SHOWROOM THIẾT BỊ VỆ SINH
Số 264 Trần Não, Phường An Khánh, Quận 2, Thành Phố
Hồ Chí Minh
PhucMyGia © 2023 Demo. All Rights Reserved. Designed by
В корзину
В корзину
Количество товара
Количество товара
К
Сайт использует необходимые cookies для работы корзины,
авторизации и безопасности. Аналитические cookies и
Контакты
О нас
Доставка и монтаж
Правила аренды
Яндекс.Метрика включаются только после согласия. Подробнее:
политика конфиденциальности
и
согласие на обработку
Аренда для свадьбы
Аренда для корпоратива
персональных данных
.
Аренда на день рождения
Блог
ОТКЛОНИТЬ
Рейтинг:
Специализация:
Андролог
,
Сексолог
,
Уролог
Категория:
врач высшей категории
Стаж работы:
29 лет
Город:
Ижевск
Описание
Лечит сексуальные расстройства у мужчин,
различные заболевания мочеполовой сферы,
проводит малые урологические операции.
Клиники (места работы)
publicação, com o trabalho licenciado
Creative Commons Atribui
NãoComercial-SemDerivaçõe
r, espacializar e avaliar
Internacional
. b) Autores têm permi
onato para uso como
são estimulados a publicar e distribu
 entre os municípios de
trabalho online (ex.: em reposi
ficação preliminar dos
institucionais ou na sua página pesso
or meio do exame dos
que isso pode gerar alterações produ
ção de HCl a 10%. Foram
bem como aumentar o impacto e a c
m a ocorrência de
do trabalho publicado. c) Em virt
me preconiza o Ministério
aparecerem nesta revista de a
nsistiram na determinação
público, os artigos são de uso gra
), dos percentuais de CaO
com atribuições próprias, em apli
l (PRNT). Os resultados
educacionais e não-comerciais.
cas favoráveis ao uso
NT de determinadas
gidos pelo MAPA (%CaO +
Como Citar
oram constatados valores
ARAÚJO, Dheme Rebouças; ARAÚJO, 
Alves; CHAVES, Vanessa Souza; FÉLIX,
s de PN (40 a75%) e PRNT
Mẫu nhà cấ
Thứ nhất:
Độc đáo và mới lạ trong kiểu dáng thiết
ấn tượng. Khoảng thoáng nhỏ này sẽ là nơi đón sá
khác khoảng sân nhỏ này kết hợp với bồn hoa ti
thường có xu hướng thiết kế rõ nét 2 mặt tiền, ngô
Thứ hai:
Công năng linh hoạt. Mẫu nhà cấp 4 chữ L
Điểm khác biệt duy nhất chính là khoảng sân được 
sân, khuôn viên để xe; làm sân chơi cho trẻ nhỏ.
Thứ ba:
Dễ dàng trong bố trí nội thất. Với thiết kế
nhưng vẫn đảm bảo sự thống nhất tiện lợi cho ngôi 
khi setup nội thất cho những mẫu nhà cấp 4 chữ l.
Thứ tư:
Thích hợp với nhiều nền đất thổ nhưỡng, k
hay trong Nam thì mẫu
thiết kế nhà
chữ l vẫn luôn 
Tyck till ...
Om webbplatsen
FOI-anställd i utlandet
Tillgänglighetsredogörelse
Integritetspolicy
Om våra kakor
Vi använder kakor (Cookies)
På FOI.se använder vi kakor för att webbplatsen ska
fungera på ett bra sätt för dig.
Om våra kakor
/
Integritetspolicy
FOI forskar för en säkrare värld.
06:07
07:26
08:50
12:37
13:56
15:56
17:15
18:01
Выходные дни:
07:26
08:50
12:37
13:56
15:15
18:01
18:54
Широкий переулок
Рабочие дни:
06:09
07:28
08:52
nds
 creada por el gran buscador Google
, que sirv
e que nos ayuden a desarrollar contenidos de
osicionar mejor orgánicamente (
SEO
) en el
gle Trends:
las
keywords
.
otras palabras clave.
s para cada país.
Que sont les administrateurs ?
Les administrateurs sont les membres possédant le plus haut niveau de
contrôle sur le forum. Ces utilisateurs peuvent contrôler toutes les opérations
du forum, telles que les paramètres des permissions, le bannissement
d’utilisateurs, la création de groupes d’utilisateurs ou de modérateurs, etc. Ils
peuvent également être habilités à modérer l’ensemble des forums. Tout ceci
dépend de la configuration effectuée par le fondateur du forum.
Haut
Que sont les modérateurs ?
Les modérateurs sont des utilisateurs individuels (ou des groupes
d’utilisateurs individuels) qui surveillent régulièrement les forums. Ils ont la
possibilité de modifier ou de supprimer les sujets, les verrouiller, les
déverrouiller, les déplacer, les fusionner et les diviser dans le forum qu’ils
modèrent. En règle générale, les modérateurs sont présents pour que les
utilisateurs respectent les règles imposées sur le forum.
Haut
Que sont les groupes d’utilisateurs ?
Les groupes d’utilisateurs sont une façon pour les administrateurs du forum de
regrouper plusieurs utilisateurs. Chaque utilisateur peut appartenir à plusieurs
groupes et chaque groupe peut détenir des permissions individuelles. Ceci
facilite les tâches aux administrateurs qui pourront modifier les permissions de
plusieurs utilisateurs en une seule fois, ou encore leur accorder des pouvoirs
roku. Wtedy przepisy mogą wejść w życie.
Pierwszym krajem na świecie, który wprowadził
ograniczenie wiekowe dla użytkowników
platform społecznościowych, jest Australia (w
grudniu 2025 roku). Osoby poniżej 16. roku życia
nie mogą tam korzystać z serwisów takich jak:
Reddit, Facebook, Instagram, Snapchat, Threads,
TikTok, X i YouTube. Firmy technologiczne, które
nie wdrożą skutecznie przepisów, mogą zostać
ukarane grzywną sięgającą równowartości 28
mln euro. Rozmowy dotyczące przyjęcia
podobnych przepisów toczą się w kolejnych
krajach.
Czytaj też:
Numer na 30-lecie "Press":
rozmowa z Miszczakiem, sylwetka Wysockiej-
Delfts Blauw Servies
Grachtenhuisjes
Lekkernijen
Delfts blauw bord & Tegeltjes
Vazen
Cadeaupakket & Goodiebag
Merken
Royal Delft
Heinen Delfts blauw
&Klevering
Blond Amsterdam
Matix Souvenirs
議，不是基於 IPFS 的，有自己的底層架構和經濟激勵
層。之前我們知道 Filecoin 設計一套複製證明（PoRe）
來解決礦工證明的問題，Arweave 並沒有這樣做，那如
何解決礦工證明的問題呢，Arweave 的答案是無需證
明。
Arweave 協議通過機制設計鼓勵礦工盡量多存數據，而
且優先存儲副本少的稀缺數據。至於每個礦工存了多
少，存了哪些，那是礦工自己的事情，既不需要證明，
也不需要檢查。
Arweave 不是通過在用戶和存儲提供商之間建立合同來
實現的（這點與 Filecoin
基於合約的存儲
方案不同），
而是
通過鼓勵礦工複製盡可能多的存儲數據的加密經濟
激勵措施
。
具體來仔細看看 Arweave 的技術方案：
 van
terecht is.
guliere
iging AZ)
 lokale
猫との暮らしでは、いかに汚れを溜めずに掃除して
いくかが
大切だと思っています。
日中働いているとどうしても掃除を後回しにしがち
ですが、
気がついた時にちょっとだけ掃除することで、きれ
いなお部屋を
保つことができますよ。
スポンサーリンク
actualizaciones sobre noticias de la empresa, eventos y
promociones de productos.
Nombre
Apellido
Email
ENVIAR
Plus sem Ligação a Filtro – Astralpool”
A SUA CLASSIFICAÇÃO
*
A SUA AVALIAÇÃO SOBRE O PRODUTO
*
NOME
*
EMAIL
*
=====
- _What you need to do_: Repeat the material above in full, keeping every word.

- _Result_:
SHOWROOM THIẾT BỊ VỆ SINH
Số 264 Trần Não, Phường An Khánh, Quận 2, Thành Phố
Hồ Chí Minh
PhucMyGia © 2023 Demo. All Rights Reserved. Designed by
В корзину
В корзину
Количество товара
Количество товара
К
Сайт использует необходимые cookies для работы корзины,
авторизации и безопасности. Аналитические cookies и
Контакты
О нас
Доставка и монтаж
Правила аренды
Яндекс.Метрика включаются только после согласия. Подробнее:
политика конфиденциальности
и
согласие на обработку
Аренда для свадьбы
Аренда для корпоратива
персональных данных
.
Аренда на день рождения
Блог
ОТКЛОНИТЬ
Рейтинг:
Специализация:
Андролог
,
Сексолог
,
Уролог
Категория:
врач высшей категории
Стаж работы:
29 лет
Город:
Ижевск
Описание
Лечит сексуальные расстройства у мужчин,
различные заболевания мочеполовой сферы,
проводит малые урологические операции.
Клиники (места работы)
publicação, com o trabalho licenciado
Creative Commons Atribui
NãoComercial-SemDerivaçõe
r, espacializar e avaliar
Internacional
. b) Autores têm permi
onato para uso como
são estimulados a publicar e distribu
 entre os municípios de
trabalho online (ex.: em reposi
ficação preliminar dos
institucionais ou na sua página pesso
or meio do exame dos
que isso pode gerar alterações produ
ção de HCl a 10%. Foram
bem como aumentar o impacto e a c
m a ocorrência de
do trabalho publicado. c) Em virt
me preconiza o Ministério
aparecerem nesta revista de a
nsistiram na determinação
público, os artigos são de uso gra
), dos percentuais de CaO
com atribuições próprias, em apli
l (PRNT). Os resultados
educacionais e não-comerciais.
cas favoráveis ao uso
NT de determinadas
gidos pelo MAPA (%CaO +
Como Citar
oram constatados valores
ARAÚJO, Dheme Rebouças; ARAÚJO, 
Alves; CHAVES, Vanessa Souza; FÉLIX,
s de PN (40 a75%) e PRNT
Mẫu nhà cấ
Thứ nhất:
Độc đáo và mới lạ trong kiểu dáng thiết
ấn tượng. Khoảng thoáng nhỏ này sẽ là nơi đón sá
khác khoảng sân nhỏ này kết hợp với bồn hoa ti
thường có xu hướng thiết kế rõ nét 2 mặt tiền, ngô
Thứ hai:
Công năng linh hoạt. Mẫu nhà cấp 4 chữ L
Điểm khác biệt duy nhất chính là khoảng sân được 
sân, khuôn viên để xe; làm sân chơi cho trẻ nhỏ.
Thứ ba:
Dễ dàng trong bố trí nội thất. Với thiết kế
nhưng vẫn đảm bảo sự thống nhất tiện lợi cho ngôi 
khi setup nội thất cho những mẫu nhà cấp 4 chữ l.
Thứ tư:
Thích hợp với nhiều nền đất thổ nhưỡng, k
hay trong Nam thì mẫu
thiết kế nhà
chữ l vẫn luôn 
Tyck till ...
Om webbplatsen
FOI-anställd i utlandet
Tillgänglighetsredogörelse
Integritetspolicy
Om våra kakor
Vi använder kakor (Cookies)
På FOI.se använder vi kakor för att webbplatsen ska
fungera på ett bra sätt för dig.
Om våra kakor
/
Integritetspolicy
FOI forskar för en säkrare värld.
06:07
07:26
08:50
12:37
13:56
15:56
17:15
18:01
Выходные дни:
07:26
08:50
12:37
13:56
15:15
18:01
18:54
Широкий переулок
Рабочие дни:
06:09
07:28
08:52
nds
 creada por el gran buscador Google
, que sirv
e que nos ayuden a desarrollar contenidos de
osicionar mejor orgánicamente (
SEO
) en el
gle Trends:
las
keywords
.
otras palabras clave.
s para cada país.
Que sont les administrateurs ?
Les administrateurs sont les membres possédant le plus haut niveau de
contrôle sur le forum. Ces utilisateurs peuvent contrôler toutes les opérations
du forum, telles que les paramètres des permissions, le bannissement
d’utilisateurs, la création de groupes d’utilisateurs ou de modérateurs, etc. Ils
peuvent également être habilités à modérer l’ensemble des forums. Tout ceci
dépend de la configuration effectuée par le fondateur du forum.
Haut
Que sont les modérateurs ?
Les modérateurs sont des utilisateurs individuels (ou des groupes
d’utilisateurs individuels) qui surveillent régulièrement les forums. Ils ont la
possibilité de modifier ou de supprimer les sujets, les verrouiller, les
déverrouiller, les déplacer, les fusionner et les diviser dans le forum qu’ils
modèrent. En règle générale, les modérateurs sont présents pour que les
utilisateurs respectent les règles imposées sur le forum.
Haut
Que sont les groupes d’utilisateurs ?
Les groupes d’utilisateurs sont une façon pour les administrateurs du forum de
regrouper plusieurs utilisateurs. Chaque utilisateur peut appartenir à plusieurs
groupes et chaque groupe peut détenir des permissions individuelles. Ceci
facilite les tâches aux administrateurs qui pourront modifier les permissions de
plusieurs utilisateurs en une seule fois, ou encore leur accorder des pouvoirs
roku. Wtedy przepisy mogą wejść w życie.
Pierwszym krajem na świecie, który wprowadził
ograniczenie wiekowe dla użytkowników
platform społecznościowych, jest Australia (w
grudniu 2025 roku). Osoby poniżej 16. roku życia
nie mogą tam korzystać z serwisów takich jak:
Reddit, Facebook, Instagram, Snapchat, Threads,
TikTok, X i YouTube. Firmy technologiczne, które
nie wdrożą skutecznie przepisów, mogą zostać
ukarane grzywną sięgającą równowartości 28
mln euro. Rozmowy dotyczące przyjęcia
podobnych przepisów toczą się w kolejnych
krajach.
Czytaj też:
Numer na 30-lecie "Press":
rozmowa z Miszczakiem, sylwetka Wysockiej-
Delfts Blauw Servies
Grachtenhuisjes
Lekkernijen
Delfts blauw bord & Tegeltjes
Vazen
Cadeaupakket & Goodiebag
Merken
Royal Delft
Heinen Delfts blauw
&Klevering
Blond Amsterdam
Matix Souvenirs
議，不是基於 IPFS 的，有自己的底層架構和經濟激勵
層。之前我們知道 Filecoin 設計一套複製證明（PoRe）
來解決礦工證明的問題，Arweave 並沒有這樣做，那如
何解決礦工證明的問題呢，Arweave 的答案是無需證
明。
Arweave 協議通過機制設計鼓勵礦工盡量多存數據，而
且優先存儲副本少的稀缺數據。至於每個礦工存了多
少，存了哪些，那是礦工自己的事情，既不需要證明，
也不需要檢查。
Arweave 不是通過在用戶和存儲提供商之間建立合同來
實現的（這點與 Filecoin
基於合約的存儲
方案不同），
而是
通過鼓勵礦工複製盡可能多的存儲數據的加密經濟
激勵措施
。
具體來仔細看看 Arweave 的技術方案：
 van
terecht is.
guliere
iging AZ)
 lokale
猫との暮らしでは、いかに汚れを溜めずに掃除して
いくかが
大切だと思っています。
日中働いているとどうしても掃除を後回しにしがち
ですが、
気がついた時にちょっとだけ掃除することで、きれ
いなお部屋を
保つことができますよ。
スポンサーリンク
actualizaciones sobre noticias de la empresa, eventos y
promociones de productos.
Nombre
Apellido
Email
ENVIAR
Plus sem Ligação a Filtro – Astralpool”
A SUA CLASSIFICAÇÃO
*
A SUA AVALIAÇÃO SOBRE O PRODUTO
*
NOME
*
EMAIL
*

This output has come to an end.